近年、ビッグデータの利活用、バイオインフォマティクス、画像診断、病理診断など、最新の医学・医療の分野においても、数学、統計学、データサイエンス、情報科学、AI・機械学習の理論・技術が応用されている。医学部の学生が将来医療現場に出たとき、これらの理論・技術を正しく理解することで、活用の幅が拡がると共に、新しい医療技術を生み出すことが期待されている。
本学では、学部教育の正規課程において、学生の数理・データサイエンス・AIへの関心を高め、かつ、数理・データサイエンス・AIを適切に理解し、それを活用する基礎的な能力を育成することを目的として、数理・データサイエンス・AIに関する知識及び技術について体系的な教育を行っている。

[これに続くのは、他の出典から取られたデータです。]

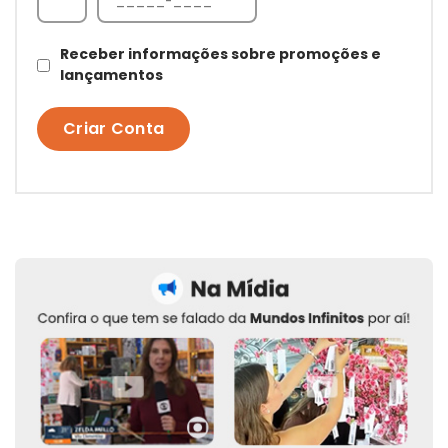
Receber informações sobre promoções e
lançamentos
Criar Conta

この度、既存の取組みに基づいた本学の「医療人育成を目指した数理・データサイエンス・AI教育プログラム」が、内閣府・文部科学省・経済産業省の3府省が連携した「数理・データサイエンス・AI教育プログラム認定制度(リテラシーレベル)」に認定された(令和3年8月4日)。
本教育プログラム(「医療人育成を目指した数理・データサイエンス・AI教育プログラム」)では、数理・データサイエンス・AIの基盤的な内容に加えて、医療現場への応用と限界に関する事例の教育も積極的に取り入れ、医学・医療を学ぶ医学生に特化した教育プログラムを提供し、数理・データサイエンス・AI領域の新しい医療技術の創出に寄与できる人材の育成を目的としている。
今後、プログラミング実習、画像診断、病理診断、医療イノベーション学習などを授業内容に積極的に取り入れながら、数理・データサイエンス・AI教育プログラムをさらに充実させていく。